Segment Start: Information
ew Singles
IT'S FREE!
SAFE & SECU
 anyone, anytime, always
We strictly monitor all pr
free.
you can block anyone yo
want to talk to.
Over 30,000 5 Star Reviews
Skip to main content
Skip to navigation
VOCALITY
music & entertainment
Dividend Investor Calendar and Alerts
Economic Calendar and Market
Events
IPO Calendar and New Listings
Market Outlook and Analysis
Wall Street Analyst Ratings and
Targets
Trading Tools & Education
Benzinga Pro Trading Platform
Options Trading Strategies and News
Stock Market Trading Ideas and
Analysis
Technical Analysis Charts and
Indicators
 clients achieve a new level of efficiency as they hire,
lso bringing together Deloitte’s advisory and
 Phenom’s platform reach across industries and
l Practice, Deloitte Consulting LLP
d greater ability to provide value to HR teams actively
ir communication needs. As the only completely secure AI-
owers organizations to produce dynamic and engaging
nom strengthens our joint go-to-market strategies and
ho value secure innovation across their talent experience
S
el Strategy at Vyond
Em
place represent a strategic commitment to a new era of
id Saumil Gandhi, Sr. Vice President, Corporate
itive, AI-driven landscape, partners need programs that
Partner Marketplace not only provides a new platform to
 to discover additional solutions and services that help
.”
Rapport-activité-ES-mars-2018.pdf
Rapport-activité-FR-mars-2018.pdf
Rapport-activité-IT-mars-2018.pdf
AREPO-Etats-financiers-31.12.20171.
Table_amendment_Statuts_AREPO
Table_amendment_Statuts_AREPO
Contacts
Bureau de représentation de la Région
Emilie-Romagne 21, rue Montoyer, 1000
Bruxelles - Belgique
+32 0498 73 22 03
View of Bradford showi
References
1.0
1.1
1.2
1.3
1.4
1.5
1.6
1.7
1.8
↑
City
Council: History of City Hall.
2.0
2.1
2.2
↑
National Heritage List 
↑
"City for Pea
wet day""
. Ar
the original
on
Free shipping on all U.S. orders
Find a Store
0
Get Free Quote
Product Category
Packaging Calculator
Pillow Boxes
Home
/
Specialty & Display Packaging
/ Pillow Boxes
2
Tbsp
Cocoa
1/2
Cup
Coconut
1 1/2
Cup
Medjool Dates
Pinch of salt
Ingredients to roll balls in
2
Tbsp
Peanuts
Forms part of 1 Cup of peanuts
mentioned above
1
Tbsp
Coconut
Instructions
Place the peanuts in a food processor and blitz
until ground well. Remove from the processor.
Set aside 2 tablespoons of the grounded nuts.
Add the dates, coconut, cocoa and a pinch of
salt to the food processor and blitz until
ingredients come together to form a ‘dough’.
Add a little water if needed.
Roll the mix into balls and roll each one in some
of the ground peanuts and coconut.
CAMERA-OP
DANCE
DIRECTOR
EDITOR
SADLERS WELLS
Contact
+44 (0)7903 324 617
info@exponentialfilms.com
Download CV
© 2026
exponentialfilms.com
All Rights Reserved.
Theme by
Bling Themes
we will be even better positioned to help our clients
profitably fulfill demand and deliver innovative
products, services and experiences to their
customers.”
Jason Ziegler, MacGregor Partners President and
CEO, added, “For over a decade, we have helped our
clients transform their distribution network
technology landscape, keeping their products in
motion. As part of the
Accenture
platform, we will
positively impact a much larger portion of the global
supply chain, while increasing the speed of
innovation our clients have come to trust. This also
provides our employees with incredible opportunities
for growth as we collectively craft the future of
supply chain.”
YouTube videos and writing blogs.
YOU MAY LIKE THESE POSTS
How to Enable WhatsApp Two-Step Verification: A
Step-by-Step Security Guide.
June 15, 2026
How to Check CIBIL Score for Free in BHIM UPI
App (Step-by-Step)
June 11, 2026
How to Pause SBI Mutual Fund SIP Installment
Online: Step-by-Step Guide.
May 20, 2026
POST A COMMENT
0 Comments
Segment End: Information
Task item: Repeat exactly the lines above, starting with the first line of the records and finishing with the line holding "owers organizations to". Add no other line.

Response to this exercise:
ew Singles
IT'S FREE!
SAFE & SECU
 anyone, anytime, always
We strictly monitor all pr
free.
you can block anyone yo
want to talk to.
Over 30,000 5 Star Reviews
Skip to main content
Skip to navigation
VOCALITY
music & entertainment
Dividend Investor Calendar and Alerts
Economic Calendar and Market
Events
IPO Calendar and New Listings
Market Outlook and Analysis
Wall Street Analyst Ratings and
Targets
Trading Tools & Education
Benzinga Pro Trading Platform
Options Trading Strategies and News
Stock Market Trading Ideas and
Analysis
Technical Analysis Charts and
Indicators
 clients achieve a new level of efficiency as they hire,
lso bringing together Deloitte’s advisory and
 Phenom’s platform reach across industries and
l Practice, Deloitte Consulting LLP
d greater ability to provide value to HR teams actively
ir communication needs. As the only completely secure AI-
owers organizations to produce dynamic and engaging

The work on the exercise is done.